Task brief: Retype exactly what appears below from the line containing "View Answer" down to the line containing "View all 617 listings", keeping both end lines. Do not include pictures.

*** Opening Extracted data ***

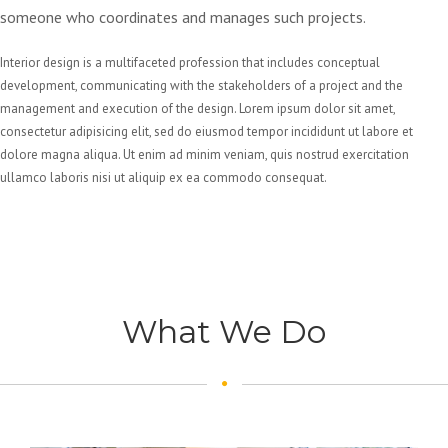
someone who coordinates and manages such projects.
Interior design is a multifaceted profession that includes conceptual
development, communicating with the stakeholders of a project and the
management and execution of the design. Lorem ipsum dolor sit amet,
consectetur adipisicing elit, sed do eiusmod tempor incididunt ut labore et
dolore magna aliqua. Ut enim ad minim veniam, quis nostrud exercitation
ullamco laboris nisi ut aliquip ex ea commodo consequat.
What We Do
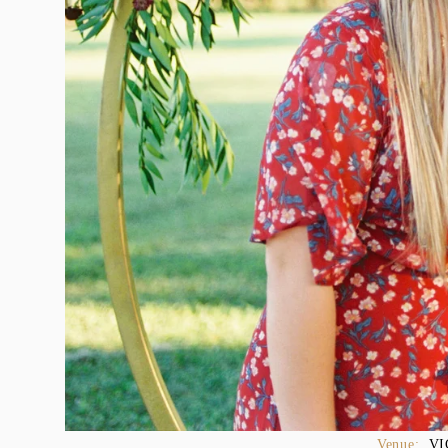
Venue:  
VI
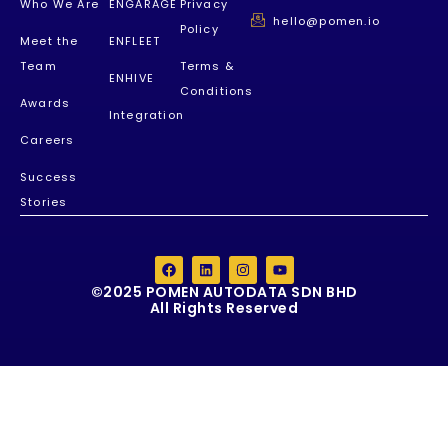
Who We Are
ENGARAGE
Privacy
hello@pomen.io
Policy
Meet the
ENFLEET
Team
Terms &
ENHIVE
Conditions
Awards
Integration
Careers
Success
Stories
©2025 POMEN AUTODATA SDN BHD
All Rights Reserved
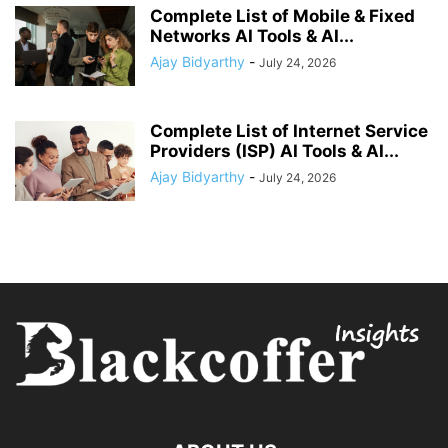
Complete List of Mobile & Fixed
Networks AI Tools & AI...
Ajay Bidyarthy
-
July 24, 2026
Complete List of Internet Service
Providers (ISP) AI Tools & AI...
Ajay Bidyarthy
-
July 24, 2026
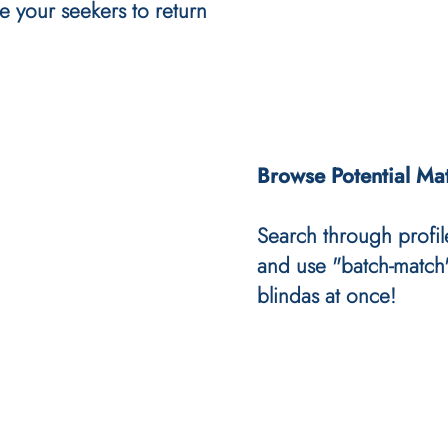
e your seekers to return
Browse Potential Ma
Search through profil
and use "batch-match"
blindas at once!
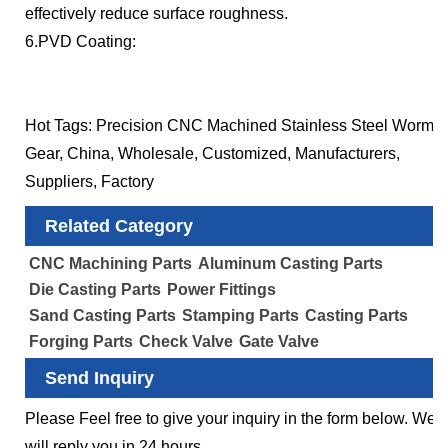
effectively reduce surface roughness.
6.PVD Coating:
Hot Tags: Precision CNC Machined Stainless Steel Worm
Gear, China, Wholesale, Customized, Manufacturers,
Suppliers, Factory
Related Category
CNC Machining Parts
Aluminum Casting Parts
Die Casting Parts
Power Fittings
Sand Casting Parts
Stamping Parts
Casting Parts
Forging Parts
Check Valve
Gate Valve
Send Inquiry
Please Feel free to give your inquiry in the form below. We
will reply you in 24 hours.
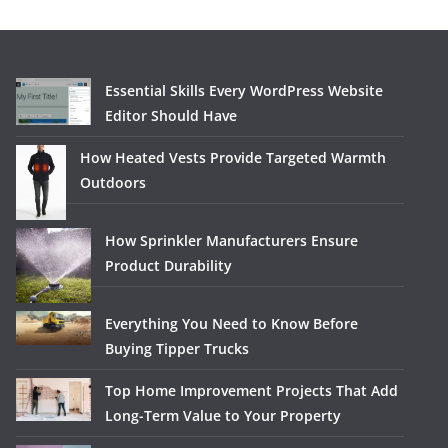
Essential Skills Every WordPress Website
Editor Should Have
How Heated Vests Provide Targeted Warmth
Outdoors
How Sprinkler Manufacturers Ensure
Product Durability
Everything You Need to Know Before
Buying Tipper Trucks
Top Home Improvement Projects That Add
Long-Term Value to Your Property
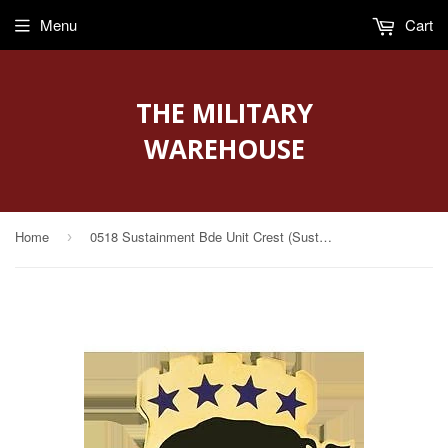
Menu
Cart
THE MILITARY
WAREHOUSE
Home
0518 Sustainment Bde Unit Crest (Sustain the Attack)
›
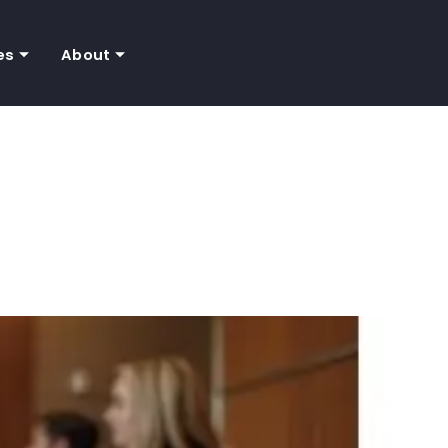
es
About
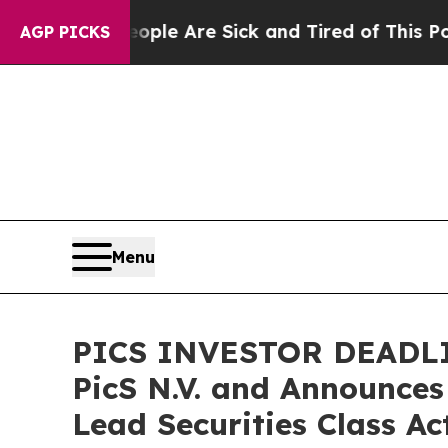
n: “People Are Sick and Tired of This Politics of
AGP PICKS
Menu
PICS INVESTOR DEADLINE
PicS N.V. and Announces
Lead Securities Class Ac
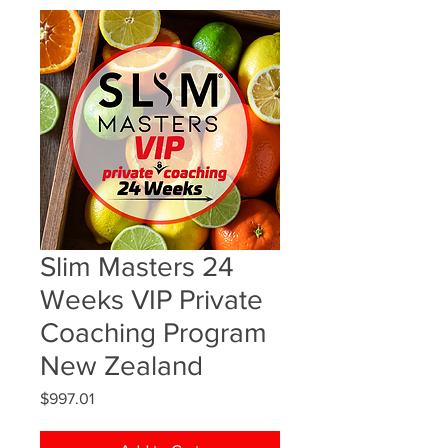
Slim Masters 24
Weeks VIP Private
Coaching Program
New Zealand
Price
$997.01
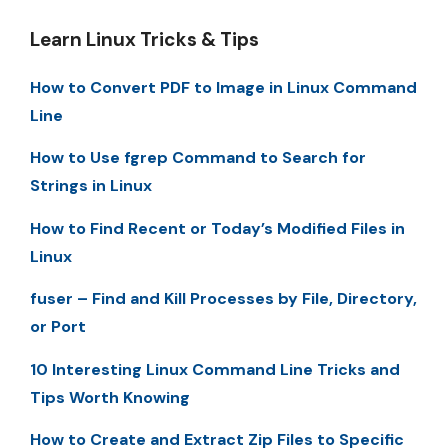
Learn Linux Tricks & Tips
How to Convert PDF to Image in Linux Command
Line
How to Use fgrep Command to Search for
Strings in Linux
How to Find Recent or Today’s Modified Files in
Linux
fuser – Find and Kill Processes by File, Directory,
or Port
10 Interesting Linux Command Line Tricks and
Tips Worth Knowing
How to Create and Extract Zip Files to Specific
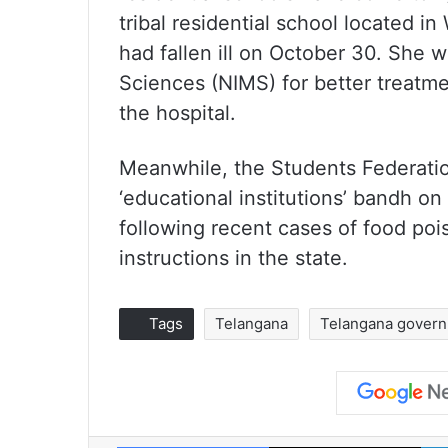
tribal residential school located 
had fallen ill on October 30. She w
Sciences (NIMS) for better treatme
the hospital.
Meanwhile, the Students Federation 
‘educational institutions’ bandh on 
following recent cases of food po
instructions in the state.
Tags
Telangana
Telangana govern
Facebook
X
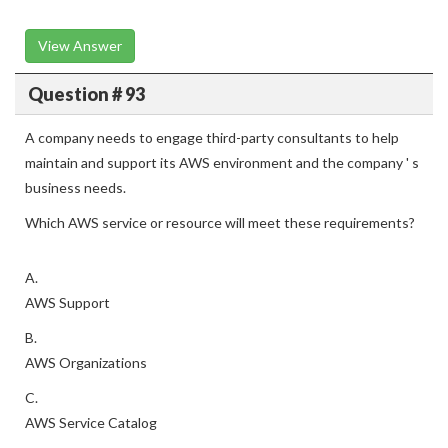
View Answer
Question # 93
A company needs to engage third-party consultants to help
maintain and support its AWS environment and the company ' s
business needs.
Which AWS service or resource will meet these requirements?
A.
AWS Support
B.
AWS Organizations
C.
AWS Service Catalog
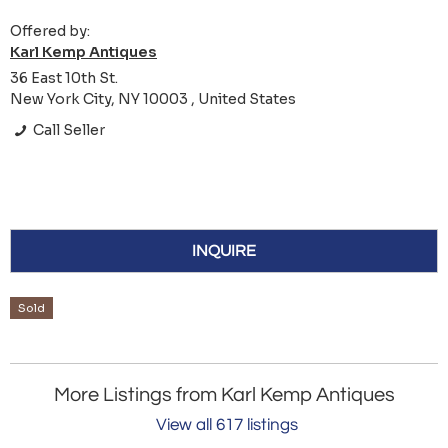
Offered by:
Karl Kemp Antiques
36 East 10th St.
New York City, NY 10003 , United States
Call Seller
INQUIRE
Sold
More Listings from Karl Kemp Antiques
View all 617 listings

*** Closing Extracted data ***
*** Opening Extracted data ***

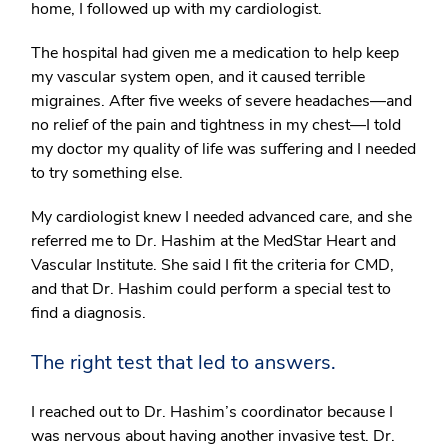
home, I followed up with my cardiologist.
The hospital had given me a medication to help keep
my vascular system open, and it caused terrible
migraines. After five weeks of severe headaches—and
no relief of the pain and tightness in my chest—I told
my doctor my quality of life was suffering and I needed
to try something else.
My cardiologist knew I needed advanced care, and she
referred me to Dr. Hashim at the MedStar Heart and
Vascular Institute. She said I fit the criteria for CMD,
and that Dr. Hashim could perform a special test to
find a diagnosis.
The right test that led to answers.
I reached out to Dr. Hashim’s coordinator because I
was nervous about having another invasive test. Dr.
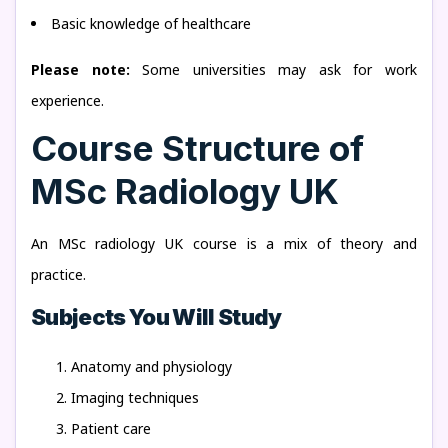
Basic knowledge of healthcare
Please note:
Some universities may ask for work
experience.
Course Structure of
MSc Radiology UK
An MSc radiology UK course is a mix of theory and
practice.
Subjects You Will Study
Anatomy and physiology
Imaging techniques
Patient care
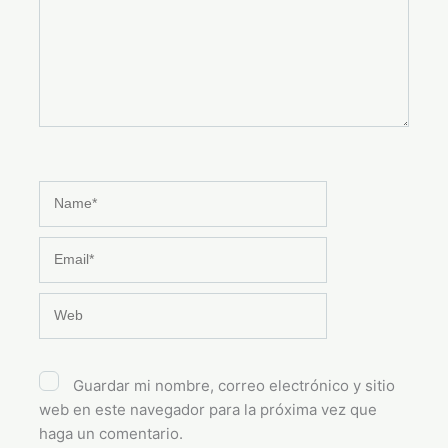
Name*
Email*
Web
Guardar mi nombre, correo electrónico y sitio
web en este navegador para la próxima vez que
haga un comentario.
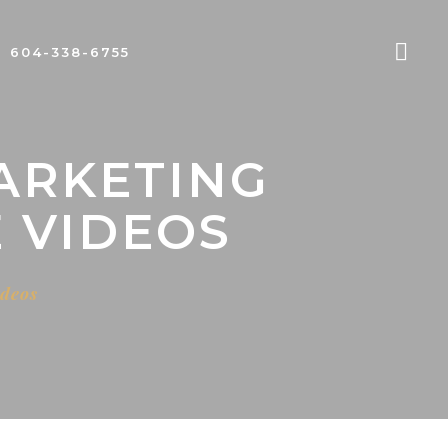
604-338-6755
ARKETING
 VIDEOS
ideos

*** Closing Extracted data ***

Output of the task:
View Answer
Question # 93
A company needs to engage third-party consultants to help
maintain and support its AWS environment and the company ' s
business needs.
Which AWS service or resource will meet these requirements?
A.
AWS Support
B.
AWS Organizations
C.
AWS Service Catalog
Offered by:
Karl Kemp Antiques
36 East 10th St.
New York City, NY 10003 , United States
Call Seller
INQUIRE
Sold
More Listings from Karl Kemp Antiques
View all 617 listings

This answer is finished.